• What is needed: Output only the lines below from the one holding "Exklusiv Sydtysk tjurhud" down to the one holding "Macduffa hry Macbeth (Nejv", both end lines included and every picture dropped.

• Data listing:
===

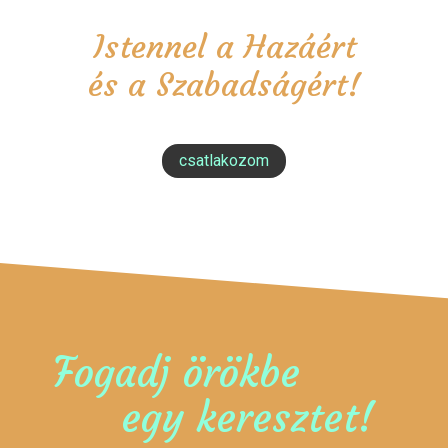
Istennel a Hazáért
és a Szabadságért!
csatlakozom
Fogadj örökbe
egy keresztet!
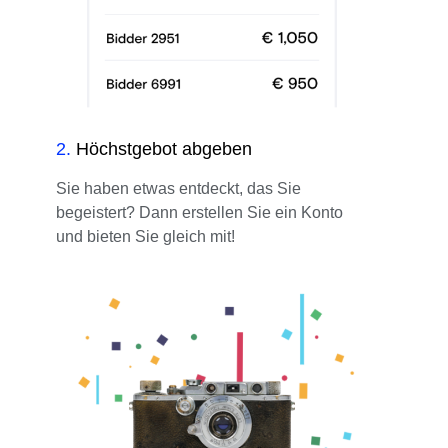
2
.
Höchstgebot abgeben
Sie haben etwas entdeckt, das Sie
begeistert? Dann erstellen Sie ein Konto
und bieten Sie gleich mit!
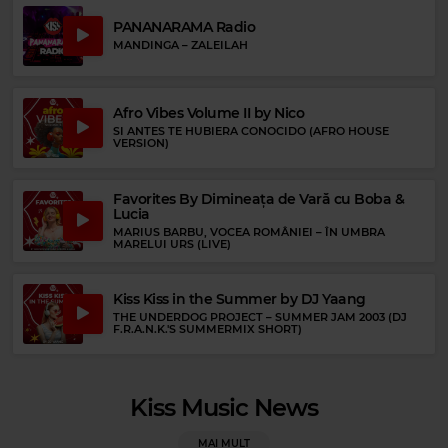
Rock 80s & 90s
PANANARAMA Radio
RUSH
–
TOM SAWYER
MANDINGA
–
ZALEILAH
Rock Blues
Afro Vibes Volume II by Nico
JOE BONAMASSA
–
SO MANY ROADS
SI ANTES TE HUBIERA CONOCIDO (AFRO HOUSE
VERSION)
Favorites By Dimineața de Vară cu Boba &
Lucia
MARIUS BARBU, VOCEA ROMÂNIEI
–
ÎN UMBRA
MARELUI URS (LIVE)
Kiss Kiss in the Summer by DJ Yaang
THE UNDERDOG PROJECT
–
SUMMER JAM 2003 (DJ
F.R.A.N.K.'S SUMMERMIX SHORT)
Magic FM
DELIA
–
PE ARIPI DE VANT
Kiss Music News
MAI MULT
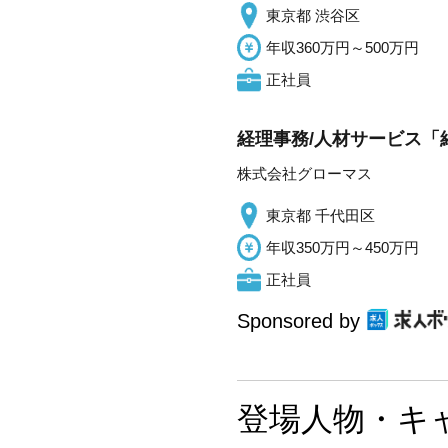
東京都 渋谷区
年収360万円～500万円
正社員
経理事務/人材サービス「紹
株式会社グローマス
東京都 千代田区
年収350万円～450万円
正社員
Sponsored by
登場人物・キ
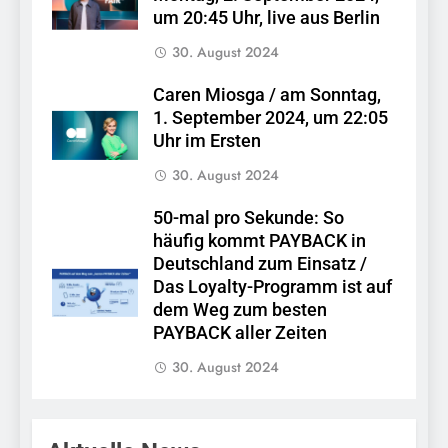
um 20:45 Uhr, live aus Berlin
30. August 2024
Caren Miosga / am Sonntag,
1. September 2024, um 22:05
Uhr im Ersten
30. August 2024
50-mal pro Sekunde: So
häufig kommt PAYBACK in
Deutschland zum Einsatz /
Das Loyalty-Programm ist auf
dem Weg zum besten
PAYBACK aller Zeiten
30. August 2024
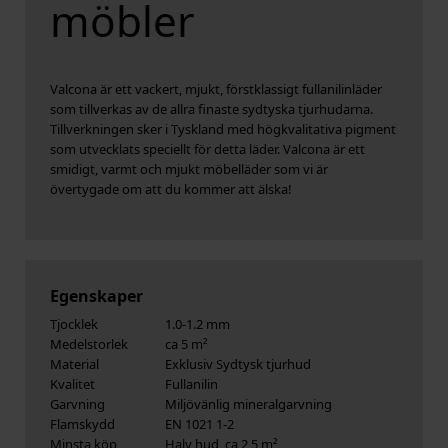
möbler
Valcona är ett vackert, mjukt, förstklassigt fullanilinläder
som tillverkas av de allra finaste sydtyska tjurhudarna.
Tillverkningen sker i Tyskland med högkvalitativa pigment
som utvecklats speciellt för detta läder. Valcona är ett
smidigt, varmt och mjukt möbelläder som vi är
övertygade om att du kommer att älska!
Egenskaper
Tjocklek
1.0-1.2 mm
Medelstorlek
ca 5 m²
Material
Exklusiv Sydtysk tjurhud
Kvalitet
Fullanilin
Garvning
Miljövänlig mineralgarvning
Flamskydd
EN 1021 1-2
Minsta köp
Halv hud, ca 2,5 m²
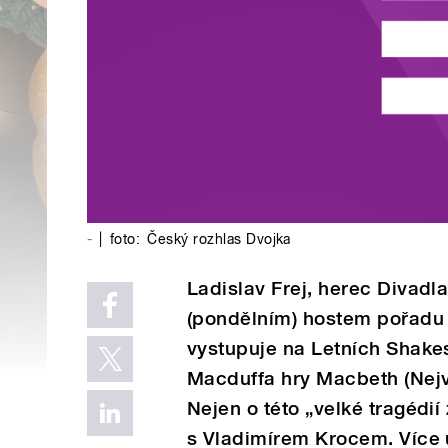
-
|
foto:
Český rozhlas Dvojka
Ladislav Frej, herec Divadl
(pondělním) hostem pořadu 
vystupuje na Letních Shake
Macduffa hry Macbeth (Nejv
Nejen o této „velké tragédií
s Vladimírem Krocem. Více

===

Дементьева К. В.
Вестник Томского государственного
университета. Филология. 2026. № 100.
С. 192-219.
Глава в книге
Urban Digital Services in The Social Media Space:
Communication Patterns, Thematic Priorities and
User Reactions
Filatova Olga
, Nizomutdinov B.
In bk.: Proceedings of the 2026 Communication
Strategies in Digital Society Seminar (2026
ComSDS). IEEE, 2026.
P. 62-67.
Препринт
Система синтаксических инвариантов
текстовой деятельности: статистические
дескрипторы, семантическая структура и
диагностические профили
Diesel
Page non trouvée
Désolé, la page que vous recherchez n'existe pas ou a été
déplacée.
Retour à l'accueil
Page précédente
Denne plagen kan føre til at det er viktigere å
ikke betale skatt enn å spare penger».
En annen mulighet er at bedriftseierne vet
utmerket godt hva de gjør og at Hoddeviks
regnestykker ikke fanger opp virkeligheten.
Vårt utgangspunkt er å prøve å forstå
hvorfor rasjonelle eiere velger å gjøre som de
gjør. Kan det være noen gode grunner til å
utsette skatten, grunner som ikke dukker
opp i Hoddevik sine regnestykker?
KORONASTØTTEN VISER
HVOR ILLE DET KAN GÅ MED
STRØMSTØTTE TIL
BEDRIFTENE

===

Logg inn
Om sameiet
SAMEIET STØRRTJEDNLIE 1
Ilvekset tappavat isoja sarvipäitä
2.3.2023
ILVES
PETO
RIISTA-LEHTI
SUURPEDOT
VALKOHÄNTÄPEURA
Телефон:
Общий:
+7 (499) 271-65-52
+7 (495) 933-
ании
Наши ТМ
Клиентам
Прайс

===

• Task answer:
Exklusiv Sydtysk tjurhud
Kvalitet
Fullanilin
Garvning
Miljövänlig mineralgarvning
Flamskydd
EN 1021 1-2
Minsta köp
Halv hud, ca 2,5 m²
-
|
foto:
Český rozhlas Dvojka
Ladislav Frej, herec Divadl
(pondělním) hostem pořadu 
vystupuje na Letních Shake
Macduffa hry Macbeth (Nejv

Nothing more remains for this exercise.